Its a monster of a machine. Sporting a Core i7 processor, up to dual HD6990M graphics and the most breathtaking screen on the planet, the M18X lives up to what most reviewers would expect from a gaming laptop. But while it is the best out there at the moment, the heat generation is terrific. Dell designs their Alienware range with large fan exhausts to get hot air out quickly, but that still results in temperatures approaching 50 degrees underneath. While acceptable in normal operating environments, players in countries like sunny South Africa where the air gets very hot and dry in Karoo-like areas may find that things get a little too hot for their taste.

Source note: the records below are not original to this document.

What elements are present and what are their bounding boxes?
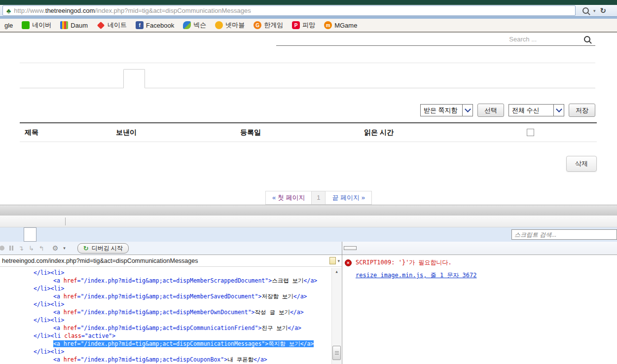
favorites-item[interactable]: 네이버 [17,19,56,32]
favorite-site-icon: P [292,21,300,29]
code-line[interactable]: </li><li> [0,348,342,356]
code-line[interactable]: </li><li class="active"> [0,332,342,340]
favorites-item[interactable]: G 한게임 [249,19,288,32]
favorite-site-label: 네이버 [32,21,51,30]
member-tab[interactable] [103,69,123,88]
member-tab[interactable] [20,69,40,88]
script-search-input[interactable] [511,229,617,240]
refresh-icon[interactable]: ↻ [600,6,607,15]
favorite-site-label: 넷마블 [225,21,245,30]
site-search-box[interactable]: Search ... [276,33,595,46]
favorites-item[interactable]: gle [0,19,17,32]
continue-icon[interactable] [0,246,4,251]
delete-button[interactable]: 삭제 [566,156,597,172]
devtools-console-pane: × SCRIPT1009: '}'가 필요합니다. resize image.m… [342,242,617,364]
console-error-row: × SCRIPT1009: '}'가 필요합니다. [345,258,617,267]
script-file-icon [329,257,336,264]
debug-settings-dropdown-icon[interactable]: ▾ [63,246,66,251]
favorite-site-label: 네이트 [108,21,127,30]
devtools-tab[interactable] [12,227,24,242]
code-line[interactable]: <a href="/index.php?mid=tig&amp;act=disp… [0,356,342,364]
debug-settings-icon[interactable]: ⚙ [52,244,59,252]
window-titlebar [0,0,617,5]
code-line[interactable]: <a href="/index.php?mid=tig&amp;act=disp… [0,340,342,348]
current-page[interactable]: 1 [311,191,326,205]
code-line[interactable]: <a href="/index.php?mid=tig&amp;act=disp… [0,277,342,285]
console-output: × SCRIPT1009: '}'가 필요합니다. resize image.m… [342,255,617,280]
delete-row: 삭제 [566,156,597,172]
pagination: « 첫 페이지 1 끝 페이지 » [265,191,372,205]
favorite-site-icon: m [324,21,332,29]
search-dropdown-icon[interactable]: ▾ [593,8,596,13]
first-page-button[interactable]: « 첫 페이지 [265,191,312,205]
error-icon: × [345,259,352,266]
member-tab[interactable] [145,69,166,88]
favorites-item[interactable]: 네이트 [92,19,131,32]
site-favicon-tree-icon: ♣ [6,7,11,14]
code-line[interactable]: <a href="/index.php?mid=tig&amp;act=disp… [0,292,342,300]
favorite-site-icon [97,21,105,29]
code-line[interactable]: </li><li> [0,269,342,277]
step-over-icon[interactable]: ↴ [18,245,24,252]
last-page-button[interactable]: 끝 페이지 » [325,191,371,205]
scroll-up-icon[interactable]: ▲ [332,268,341,276]
script-file-selector[interactable]: hetreeingod.com/index.php?mid=tig&act=di… [0,255,342,267]
step-into-icon[interactable]: ↳ [29,245,34,252]
url-field[interactable]: ♣ http://www.thetreeingod.com/index.php?… [2,5,576,16]
favorites-item[interactable]: 넥슨 [179,19,211,32]
address-search-icon[interactable] [582,7,589,14]
favorites-item[interactable]: 넷마블 [211,19,249,32]
start-debugging-button[interactable]: ↻ 디버깅 시작 [77,243,129,254]
member-tab[interactable] [40,69,61,88]
source-code-view[interactable]: </li><li><a href="/index.php?mid=tig&amp… [0,267,342,364]
member-tab[interactable] [82,69,103,88]
console-error-link[interactable]: resize image.min.js, 줄 1 문자 3672 [356,271,617,280]
favorites-item[interactable]: Daum [56,19,92,32]
mailbox-select[interactable]: 받은 쪽지함 [420,104,473,116]
favorites-item[interactable]: m MGame [320,19,362,32]
debug-side-tab[interactable] [386,247,400,250]
select-arrow-icon[interactable] [553,105,564,116]
col-sender: 보낸이 [116,128,240,137]
select-all-checkbox[interactable] [527,129,534,136]
devtools-menubar [0,216,617,227]
select-button[interactable]: 선택 [477,104,504,117]
address-bar: ♣ http://www.thetreeingod.com/index.php?… [0,5,617,16]
save-button[interactable]: 저장 [569,104,595,117]
code-line[interactable]: <a href="/index.php?mid=tig&amp;act=disp… [0,324,342,332]
member-tabs [20,69,595,88]
favorites-item[interactable]: f Facebook [131,19,179,32]
code-line[interactable]: <a href="/index.php?mid=tig&amp;act=disp… [0,308,342,316]
favorite-site-label: Facebook [146,22,174,29]
code-line[interactable]: </li><li> [0,316,342,324]
screen: ♣ http://www.thetreeingod.com/index.php?… [0,0,617,364]
code-scrollbar[interactable]: ▲ [331,268,341,364]
debug-side-tab[interactable] [400,247,414,250]
debug-side-tab[interactable] [359,247,372,250]
message-table-header: 제목 보낸이 등록일 읽은 시간 [20,122,597,142]
member-tab[interactable] [61,69,82,88]
devtools-tab[interactable] [0,227,12,242]
code-line[interactable]: </li><li> [0,285,342,292]
script-file-dropdown-icon[interactable]: ▾ [337,258,340,263]
debug-side-tab[interactable] [372,247,386,250]
pause-icon[interactable] [9,246,11,251]
mailbox-select-value: 받은 쪽지함 [421,105,462,116]
scrollbar-thumb[interactable] [332,346,341,360]
devtools-tab[interactable] [24,227,36,242]
select-arrow-icon[interactable] [462,105,472,116]
address-bar-actions: ▾ ↻ [582,6,606,15]
favorite-site-label: 넥슨 [193,21,206,30]
devtools-tab[interactable] [36,227,48,242]
devtools-tab[interactable] [48,227,60,242]
url-text: http://www.thetreeingod.com/index.php?mi… [14,7,251,14]
favorites-item[interactable]: P 피망 [288,19,320,32]
receive-select[interactable]: 전체 수신 [508,104,564,116]
site-search-icon[interactable] [584,36,590,42]
code-line[interactable]: </li><li> [0,300,342,308]
member-tab[interactable] [123,69,145,88]
favorite-site-label: 피망 [302,21,315,30]
step-out-icon[interactable]: ↰ [39,245,44,252]
debug-side-tab[interactable] [344,246,357,250]
favorite-site-icon [22,21,30,29]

Most players record temperatures up to 75 degrees inside the notebook when stressing out the high-end dual-GPU graphics. Water cooling solutions for laptops have been very scarce due to the monumental task of designing an efficient heat exchange system in the cramped compratment of a notebook. Most of the ones you see online are DIY kits, while others fashion something from an existing kit and using the laptop’s motherboard outside the chassis. Some even take the idea even further, like this guy who basically created the world’s first PS3 Portable Laptop system. Seriously, it even sold for $2000 on eBay last year. In light of this, Asetek revealed its new water cooling system for notebooks. While the product is still in development, Asetek demonstrates its cooling ability below in the video.

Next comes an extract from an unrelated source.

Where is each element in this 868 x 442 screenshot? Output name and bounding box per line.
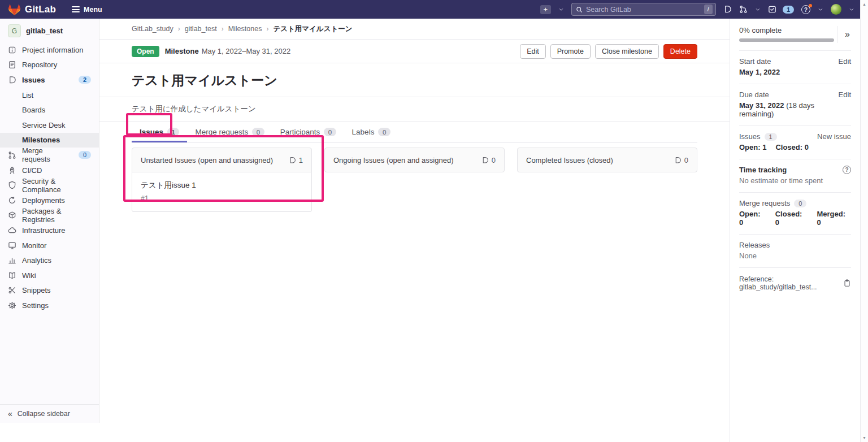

Impressive gains, I would agree. Overclocking a mobile chip to 4.4Ghz is nothing to laugh at. But while this is a great step forward for performance notebooks, is there any chance the average Joe will see this in stores? Not likely, if the designs Asetek provides are anything to go by. Their solution is basically a single loop that has to be custom-made for each laptop model. The Alienware range gets away with this quite easily, as you can fit the same design into multiple variations of the M15x, for example, as all the parts are manufactured to be the same size physically. Yes, than can be applied for other laptop makers as well, but this kind of thing would be restricted to factory installs and high-end models. Liquid cooling isn’t necessary on most laptops. Netbooks, in fact, can get away without any air cooling at all.
But it is progress, and its something gamers can look forward to in future. Expect Asetek to be working with other partners in future to bring advanced cooling to the public. We might see it bundled in Alienware models before the year is out.